Reasons I made this website

Christ, the stupid rules I have to follow at this job, I'm now unable to play logic puzzle games, or update my diary while I'm waiting for the next call. I Think this stinks. I think this keyboard needs a new space bar. I think Eileen needs a new job, althogh today is the best day I've had so far. I mean I really don't hate it today. But my back is really hurting. I took a half a pill and it still hurts, I wonder if I should take the other half, I'mgoing out drinkingtonight,so I maybe shouldn't, ah, what the hell, I'll take it and go easy on the drinking, I need something to ease the pain between nowand 9:15. This website is going to suck, I really just needded something to do. Let me tell youabout myself. I hate when the spacebar doesn't workwell on a computer. I love lots of things, especially yellow things, and my family, and Ryan...my sweetheart, my jeans I'm wearing today, but they're slowly dying...but not really so slowly. Idon't feel liket yping anymore, this space bar is pissing me off. I'm pretty cranky right now. ------------------------------------------- not so cranky today. I have a message for ryan.
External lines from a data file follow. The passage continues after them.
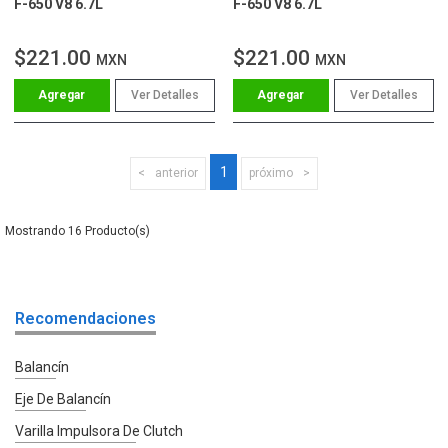
F-650 V8 6.7L
F-650 V8 6.7L
$221.00
$221.00
MXN
MXN
Ver Detalles
Ver Detalles
1
anterior
próximo
16
Recomendaciones
Balancín
Eje De Balancín
Varilla Impulsora De Clutch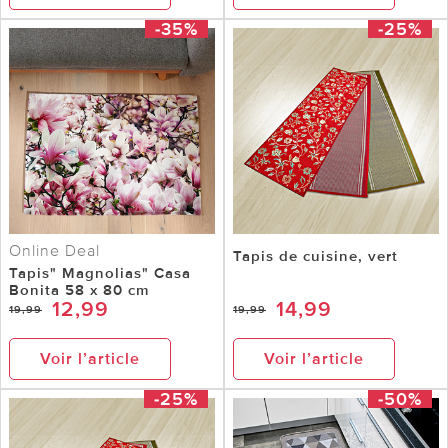
-35%
-25%
Online Deal
Tapis de cuisine, vert
Tapis" Magnolias" Casa
Bonita 58 x 80 cm
12,99
14,99
19,99
19,99
Voir l’article
Voir l’article
-25%
-50%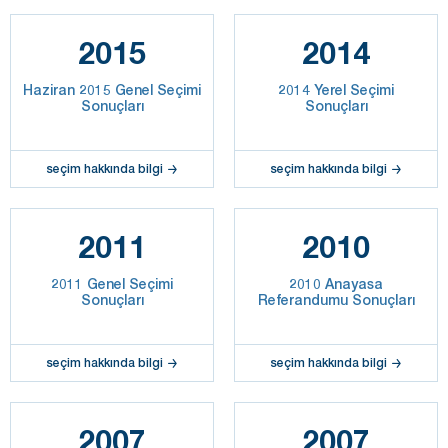
2015
2014
Haziran 2015 Genel Seçimi
2014 Yerel Seçimi
Sonuçları
Sonuçları
seçim hakkında bilgi
seçim hakkında bilgi
2011
2010
2011 Genel Seçimi
2010 Anayasa
Sonuçları
Referandumu Sonuçları
seçim hakkında bilgi
seçim hakkında bilgi
2007
2007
QF BAGIHSX GFAS, FED VGHSX HQQZAJDGAVIZ JDSJPHSZ OE QF IHWZ. ZACP BAF H RAMZ DT RHOP A JTZCHAI IHXPO HSJHBZ OPAO H OPHSM FED TDO OPZGZ OE GZTIACZ OPZ PZAGO FED JOEIZ. you'll have to decode it. Work is okay, maybe I don't hate it. MAybe It'll be okay for a while. I'm going to look for other jobs, but not too hard. Maybe I can stick this out till april or may when I can go back to evergreen. Maybe. 7777777777777777777777777777777777777777777777777777 ryan, do you see this? I think that you can write here too...and I can check it. this is how we can talk. it's like we have to find a way around the system...the second thing today to remind me of brave new world.
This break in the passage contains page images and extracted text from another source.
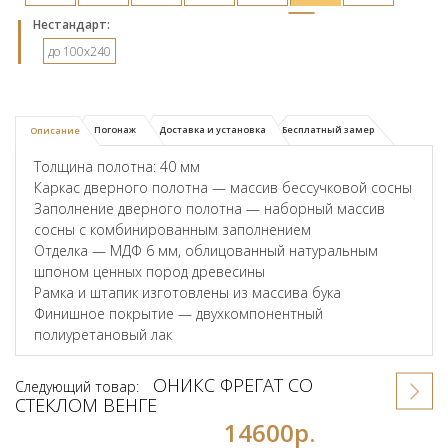
Hестандарт:
до 100x240
Погонаж
Доставка и установка
Бесплатный замер
Описание
Толщина полотна: 40 мм
Каркас дверного полотна — массив бессучковой сосны
Заполнение дверного полотна — наборный массив
сосны с комбинированным заполнением
Отделка — МДФ 6 мм, облицованный натуральным
шпоном ценных пород древесины
Рамка и штапик изготовлены из массива бука
Финишное покрытие — двухкомпонентный
полиуретановый лак
ОНИКС ФРЕГАТ СО
Следующий товар:
СТЕКЛОМ ВЕНГЕ
14600р.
SO I think I really hate my job. I also think I am pmsy today. I feel like everything is shitty and my life is never really going to go anywhere. Well, okay, I don't feel that I just feel like I'm never going to feel capable and responsible. Why is it that there's sometimes this voice inside me that's telling me I have to work harder and know what I want and go out there and get it. Maybe because that voice is right. But why the hell can't that voice tell me what I want to do? I want to be a bartender. I want to live where I can work anywhere without having to speak a different language. I want to be able to speak french but not so much that I actually will take the time and effort to learn it. I wish I could go back in time and not have gone to school and not have to have this stupid expectation and guilt. I'm pretty sure my emotions are just over riding my real self. But I do feel this way a little bit inside. I wonder if it's like this for other people? Does everyone get lost? Why do I have to feel this way now, this week when everything is so weird with everything in my life. duh, I guess cause that's what it is. Everything feels weird, and a little uncomfortable, and I want to run away. I want to start over.

A new day. I was very early for work, because I was not paying attention to the time. Ryan came and took me for a walk. I needed it more than he knows. I've been feeling down lately, as maybe is obvious from the last entry. I'll be okay though, a walk in the rain with the love of my life can still make me smile, so Iknow I'm not that far gone.